Anemia is present when the number of circulating RBCs is reduced, resulting in decreased oxygen-carrying capacity of the blood. Anemia is the most common hematologic condition of infancy and childhood. Most patients with anemia have an underlying disease, so anemia is a symptom rather than a disease. Causes of anemia include acute or chronic blood loss, decreased production of RBCs, splenic sequestration, and hemolysis (Box 15-2).

Pathophysiology

Anemia results from blood loss, decreased RBC production, or increased RBC destruction. The pathophysiology of each is different.

Clinical Signs and Symptoms

The signs and symptoms of anemia will vary based on the acuity and severity of the anemia and the resultant effect on oxygen delivery. Mild anemia can manifest insidiously, and the patient may be asymptomatic because heart rate and cardiac output maintain oxygen delivery. In contrast, if anemia is acute or severe, overt clinical symptoms may be present. If anemia is chronic, the child retains fluid to maintain circulating blood volume and increases heart rate and cardiac output to maintain oxygen delivery. High-cardiac-output congestive heart failure may develop.

An increase in heart rate may be associated with a systolic flow murmur caused by high flow passing through normal valves. Patients often report fatigue, dizziness, lethargy, dyspnea on exertion, headache, and heart palpitations. Physical signs may include pallor and tachycardia.

Signs of congestive heart failure, including tachycardia with a gallop, pulmonary edema, poor peripheral perfusion and hepatosplenomegaly, usually develop once the Hct is less than 15% or the Hgb concentration is less than 5   g/dL.

Anemia from RBC hemolysis often causes jaundice. Splenomegaly will be noted if sequestration of RBCs develops.

Laboratory studies will demonstrate a fall in Hct; the average Hgb concentration varies based on age and gender, so values should be evaluated in light of these characteristics. Anemia can be classified on the basis of the mean corpuscular volume as microcytic if the RBCs are small, normocytic if they are normal, and macrocytic if the RBCs are large. Examination of a peripheral smear of blood enables assessment of RBC morphology (i.e., shape, size, and color). The reticulocyte count is helpful in diagnosing the cause of the anemia; it is decreased in disorders of RBC production and usually elevated in the presence of increased RBC destruction (e.g., a hemolytic process). Laboratory studies will differentiate whether the anemia is of one cell line (RBCs only) or all cell lines (RBCs, WBCs, and platelets).

Management

The management of a patient with anemia is influenced by the severity and cause of the anemia.
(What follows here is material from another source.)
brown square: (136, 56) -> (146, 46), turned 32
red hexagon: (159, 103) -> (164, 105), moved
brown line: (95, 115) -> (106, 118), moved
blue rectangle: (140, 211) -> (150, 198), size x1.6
If the child exhibits congestive heart failure or shock, initial therapy focuses on supporting oxygen delivery and cardiorespiratory function. Once the child’s condition is stable, the cause of the anemia must be identified to effectively restore the RBCs.
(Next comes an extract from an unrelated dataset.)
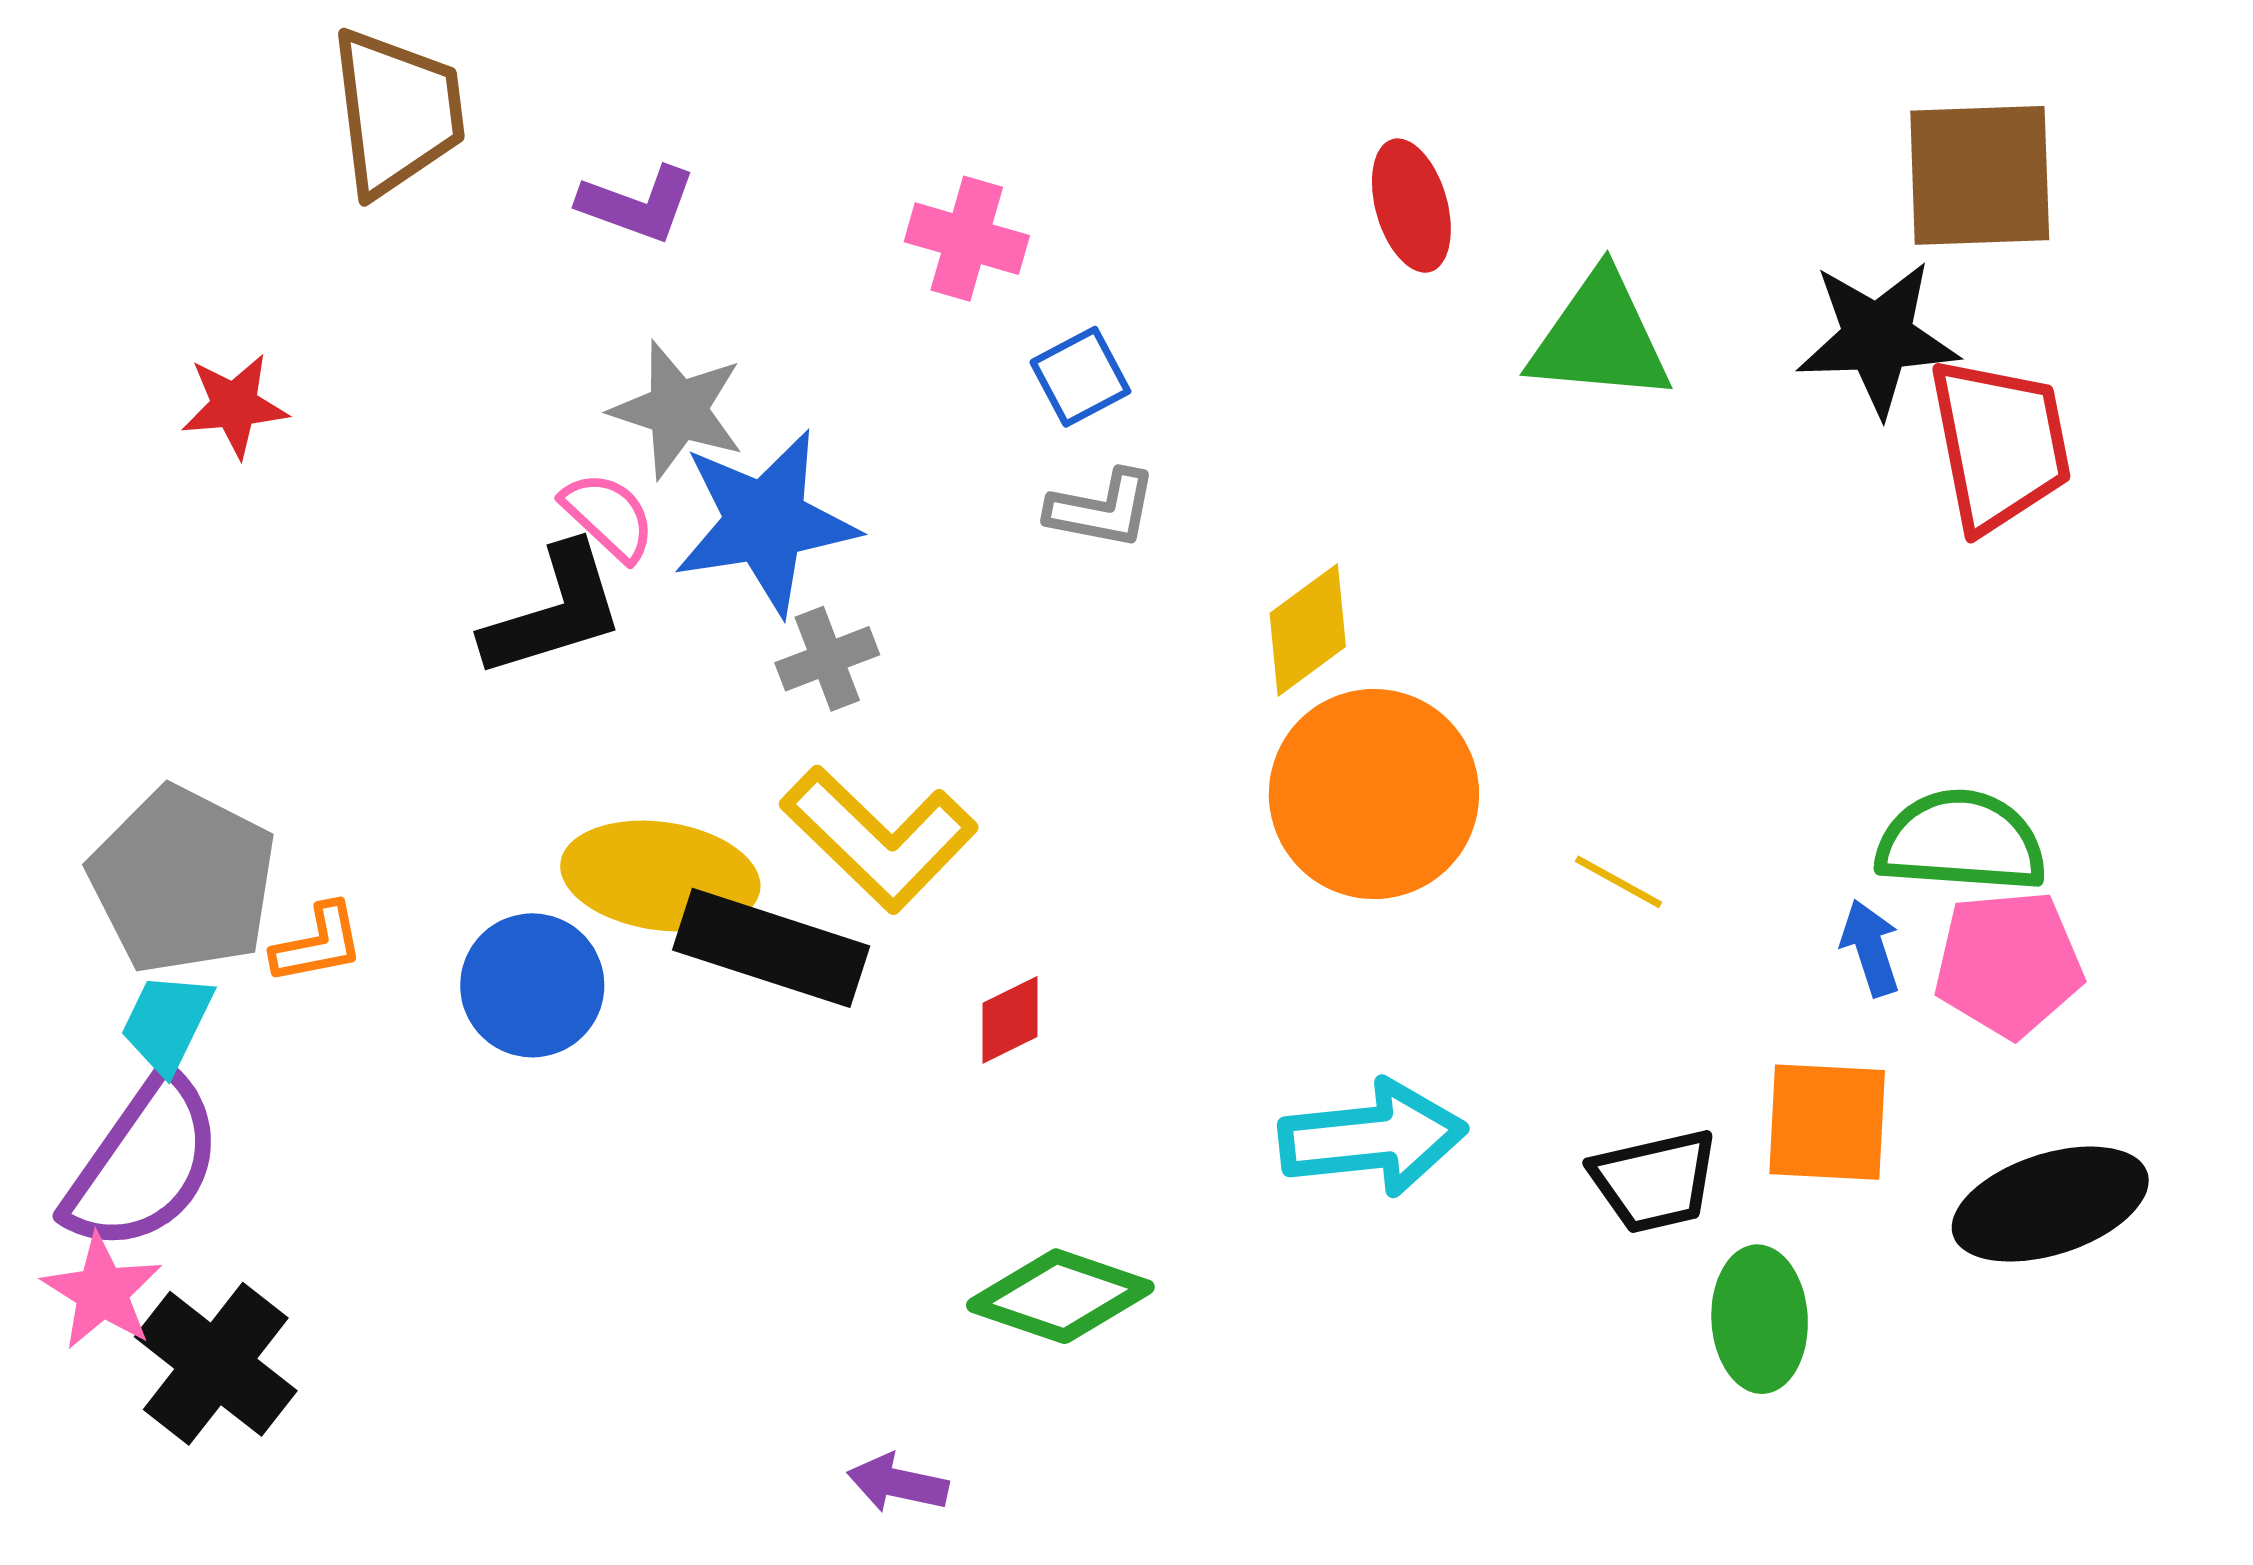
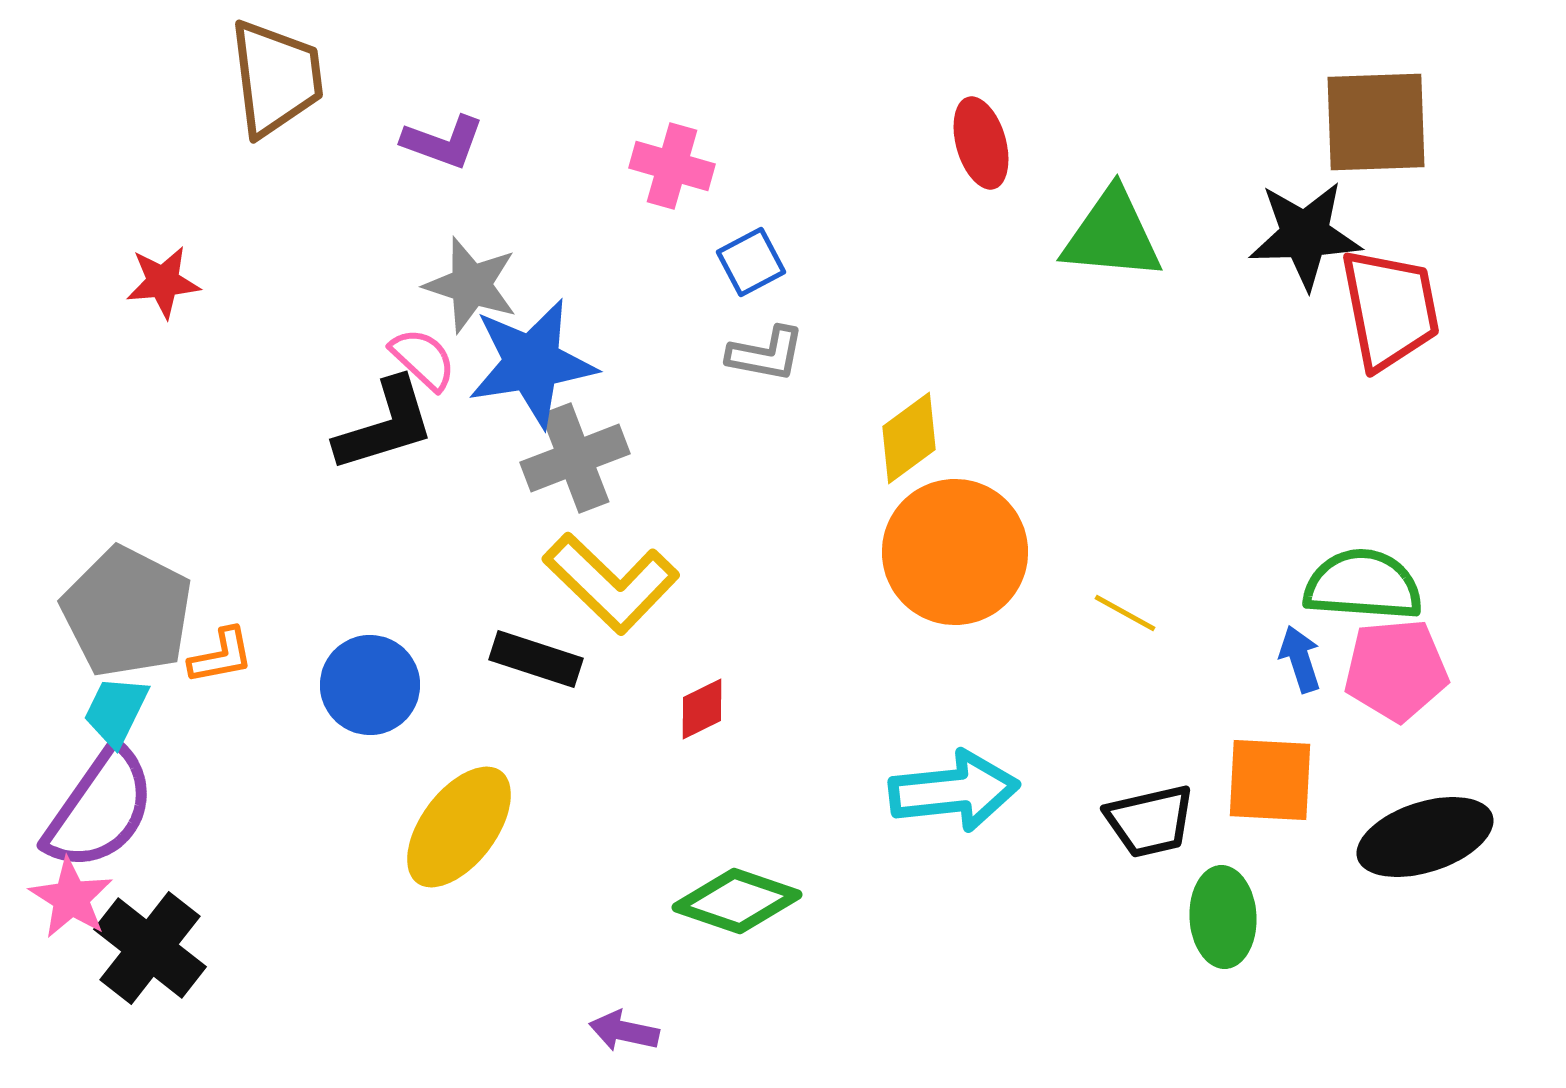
gray cross: (827, 659) -> (575, 458), size x1.5
yellow ellipse: (660, 876) -> (459, 827), moved, turned -61
black rectangle: (771, 948) -> (536, 659), size x0.7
Management of anemia with severe cardiorespiratory distress (e.g., CHF) includes immediate oxygen administration, insertion of two large-bore venous catheters, or establishment of intraosseous access for blood product and fluid administration. Insertion of an arterial line is recommended to allow continuous blood pressure monitoring. Although phlebotomy should be limited in a child with severe anemia, obtain a CBC with a reticulocyte count, and blood for type and cross match. If shock is present, a venous pH will enable quantification of any acidosis. If possible, a purple-top EDTA (ethylenediamine tetraacetic acid) and a green-top (heparin) tube should be filled for later establishment of the cause of the anemia (e.g., these samples can be used for Hgb electrophoresis, osmotic fragility, or G-6 PD [Glucose-6-phosphate dehydrogenase] deficiency studies).
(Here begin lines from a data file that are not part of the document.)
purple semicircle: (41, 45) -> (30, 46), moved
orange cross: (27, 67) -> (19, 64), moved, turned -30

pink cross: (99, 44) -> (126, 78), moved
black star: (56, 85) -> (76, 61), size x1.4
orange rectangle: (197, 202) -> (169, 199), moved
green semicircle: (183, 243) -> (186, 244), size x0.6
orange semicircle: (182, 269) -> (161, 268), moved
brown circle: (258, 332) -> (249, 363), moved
If chronic anemia is present, the child has retained fluid and albumin to maintain circulating blood volume and has increased cardiac output to maintain oxygen delivery. Transfusion therapy in this patient can produce hypervolemia and precipitate (or worsen) congestive heart failure. Administering PRBCs at the rate of approximately 3   mL/kg per hour should prevent hypervolemia and worsening of CHF. Often a diuretic is administered simultaneously.

If severe CHF or profound compensated anemia is present, a partial exchange transfusion will enable removal of some intravascular volume (which contains a low Hgb and Hct) and replacement with PRBCs (with an Hgb of approximately 18 to 20   g/dL and an Hct of approximately 65% to 70%). This will produce an improvement in oxygen-carrying capacity without expanding the intravascular volume (refer to Blood Component Therapy later in this chapter).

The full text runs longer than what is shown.